What led you to studying infant sleep?
This interest stemmed from a wish to get a better understanding of how parents contribute to the development of infant sleep. Chronic sleep disruptions in children lead to chronic sleep disruptions in parents, which affects the parent-child relationship. I wondered, to what degree are daytime behavior problems the result of sleep disruptions or the result of problems in the parent-child relationship?
Could you share some details on how you measure sleep patterns?
We've used "watches" that measure sleep and wake activity in the children (actigraphs), daily diaries completed by parents, and general questionnaires about child sleep that the parent also completes. Although there is some association between what parents say and the actiwatches, the overlap is not as strong as one might think. Parents are able to report only on infant night awakenings that they notice. They miss the many wake bouts at night that the infant resolves on her/his own, without parental intervention.
What is one finding that surprised you the most?
We've reported in several papers that families who engage in persistent co-sleeping with the infant (co-sleeping that persists beyond 6 months of age) appear to be at risk for heightened family stress along a variety of domains. I was not expecting this and we have been trying to get a better understanding of why this is the case. It appears the persistent co-sleeping is not the cause of family distress, but could be a marker of it. This may be a finding that is particular to Western industrialized cultures in which solitary infant sleep is promoted over other sleep arrangements, but it flies in the face of the Attachment Parenting movement, which argues that prolonged co-sleeping is associated with better parent-infant relations and secure infant attachment. Our data do not support that claim.
One of the most interesting findings (at least I think so) is that maternal emotional availability predicts infant sleep more than bedtime routine. I can imagine exhausted mothers feeling that they are being blamed for their challenges. It's hard to be emotionally available if you are exhausted. What do you say to that?
Well, first I want to say that we never said that emotional availability promotes sleep more than a bedtime routine. What our 2010 paper said is that emotional availability was more predictive of infant night sleep quality than any single parenting practices (book reading, nursing, etc.). Emotional available parenting at bedtime, especially when coupled with a bedtime routine, likely fosters a nurturant, predictable sleep environment, which promotes the infant's ability to settle to sleep and, over the long run, to develop self-regulated sleep.

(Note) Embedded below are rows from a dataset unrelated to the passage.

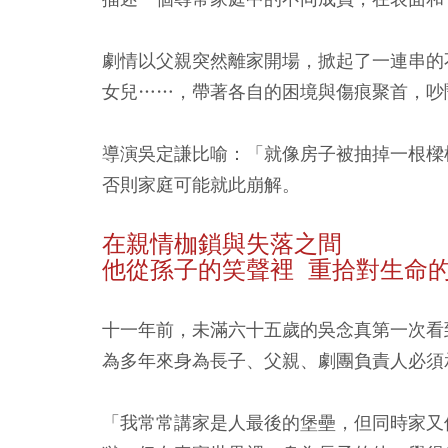
劇情以父親突然離家開場，掀起了一連串的
女兒……，帶著各自的困境與傷痕聚首，吵
導演吳定謙比喻：「就像房子被抽掉一根樑
否則家庭可能就此崩解。
在親情枷鎖與失落之間
他從孫子的笑聲裡 重拾對生命
十一年前，未滿六十五歲的吳念真第一次看
為多年來身為長子、父親、劇團負責人必須
「我常常講家是人最後的堡壘，但同時家又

I understand the concern that an emotionally exhausted mother may find it challenging to be emotionally available. On the other hand, high emotional availability does not equate to being a perfect parent. A parent can be emotionally available if s/he is not hostile, not intrusive, and provides some structure to the bedtime. If a parent can simply be "good enough", that's probably all that is required to promote good infant sleep. And, of course, an exhausted mother can be spelled by a helpful father or partner, so that both work together on behalf of the baby.
What has surprised you the most about parenting?
I have three kids. What surprised me the most is how different they are, and these differences were noticeable from infancy onward. What also caught me off-guard is the different kind of parenting that was "pulled" from me in parenting my daughter, compared to both of my sons. I also developed an appreciation for the potential significance that fathers hold for girls, that I think is probably different than mothers.
P.S. Seeking to learn more about the findings reported by Doug's team, and especially about co-sleeping being a marker of family distress, I pored over several of his papers. His team installed video cameras in participants' homes and took continuous recordings of what occurred at bedtime and throughout the night. It turns out that mothers with higher depressive symptoms were more likely to bed share, which in turn appeared to actually disrupt infant sleep. Further, the group found that mothers were more likely to keep infants in bed sharing arrangements when they felt that they and their partners did not work together as a child-rearing team.
To me, these findings seem to suggest that when mothers' emotional needs are unmet, they may be attributing their own emotions to a crying child or trying to protect the child from the sadness they themselves are feeling. It is also possible that mothers are seeking out closeness and contact comfort with their infants to regulate their own distress. In either case, helping mothers feel loved, cared for, and understood, coupled with availability of counseling for depression, seems to be a big part of the solution.